While the state of Florida has a concealed carry law that allows licensed owners to carry guns, it bans gun owners from taking their guns into establishments that serve alcohol.
Trump also complained about Clinton's stance on guns, which he misrepresented.
"[Clinton] says the solution is to ban guns. They tried that in France, which has among the toughest gun laws anywhere in the world and 130 people were brutally murdered," Trump said. "Her plan is to disarm law-abiding Americans, abolishing the Second Amendment and leaving only the bad guys and terrorists with guns."
Clinton has never called for a complete gun ban or said she would abolish the Second Amendment.
During a carefully scripted speech in Manchester, New Hampshire a few hours later, Trump suggested his Muslim entry ban proposal was necessary to prevent further acts of terrorism in the U.S.
"If we don't get tough and smart, and fast, we're not going to have our country anymore. There will be nothing, absolutely nothing left," he said. "We have a dysfunctional immigration system that does not permit us to know who we let into this country."
Trump said he called for the Muslim entry ban after the San Bernardino terrorist attack last December and that while the pause would be temporary, he said, "We must find out what is going on."
In my speech on protecting America I spoke about a temporary ban, which includes suspending immigration from nations tied to Islamic terror.— Donald J. Trump (@realDonaldTrump) June 13, 2016
"Clinton wants radical Islamic terrorists to pour into our country." In an interview on on Fox News Channel's "The O'Reilly Factor," Trump reiterated his claim that Clinton would increase the number of radical Islamists coming to the U.S. from Syria fivefold.
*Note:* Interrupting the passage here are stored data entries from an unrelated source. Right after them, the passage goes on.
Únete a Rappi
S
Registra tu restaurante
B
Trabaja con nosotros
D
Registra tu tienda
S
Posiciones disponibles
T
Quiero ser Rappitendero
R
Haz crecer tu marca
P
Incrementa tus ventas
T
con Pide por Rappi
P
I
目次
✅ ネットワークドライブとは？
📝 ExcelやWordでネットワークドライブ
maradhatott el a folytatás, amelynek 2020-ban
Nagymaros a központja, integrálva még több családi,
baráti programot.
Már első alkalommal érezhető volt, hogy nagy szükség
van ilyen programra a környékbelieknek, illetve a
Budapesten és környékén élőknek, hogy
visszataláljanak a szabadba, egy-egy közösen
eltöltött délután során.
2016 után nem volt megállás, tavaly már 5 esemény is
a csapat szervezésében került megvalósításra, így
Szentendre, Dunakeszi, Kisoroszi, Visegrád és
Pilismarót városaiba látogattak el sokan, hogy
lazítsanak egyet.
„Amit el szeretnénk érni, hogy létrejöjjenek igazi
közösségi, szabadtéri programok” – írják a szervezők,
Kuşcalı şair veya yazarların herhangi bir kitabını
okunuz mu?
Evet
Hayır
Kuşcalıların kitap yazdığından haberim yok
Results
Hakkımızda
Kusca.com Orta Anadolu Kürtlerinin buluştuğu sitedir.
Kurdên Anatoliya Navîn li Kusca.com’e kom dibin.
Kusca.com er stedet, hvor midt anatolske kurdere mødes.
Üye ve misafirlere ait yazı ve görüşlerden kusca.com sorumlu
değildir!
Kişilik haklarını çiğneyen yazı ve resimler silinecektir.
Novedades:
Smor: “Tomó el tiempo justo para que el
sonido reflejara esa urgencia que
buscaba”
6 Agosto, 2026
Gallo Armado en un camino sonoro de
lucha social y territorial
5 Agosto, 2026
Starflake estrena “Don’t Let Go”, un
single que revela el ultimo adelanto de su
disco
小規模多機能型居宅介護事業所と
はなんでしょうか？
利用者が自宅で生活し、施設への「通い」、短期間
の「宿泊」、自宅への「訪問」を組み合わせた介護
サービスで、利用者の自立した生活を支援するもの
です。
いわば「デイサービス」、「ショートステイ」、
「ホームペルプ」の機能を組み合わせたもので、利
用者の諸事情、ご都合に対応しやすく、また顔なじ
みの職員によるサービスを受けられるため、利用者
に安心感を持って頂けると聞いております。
"[Clinton] wants people coming in -- she wants a 500 percent increase in people coming in from Syria that are radical Islamists, OK?"
But Clinton advocates bringing more Syrian refugees into the U.S. -- not Islamists -- as O'Reilly pointed out to Trump, "[Y]ou are conflating both radicals and refugees."
On Monday, during phone interviews with Fox News Channel and NBC News, Trump implied that the president might somehow be connected to the massacre.
"[W]e're led by a man that either is not tough, not smart, or he's got something else in mind," he said. And he went on to say, "[T]he something else in mind, you know, people can't believe it," Trump said.
He went on to say twice that there was "something going on."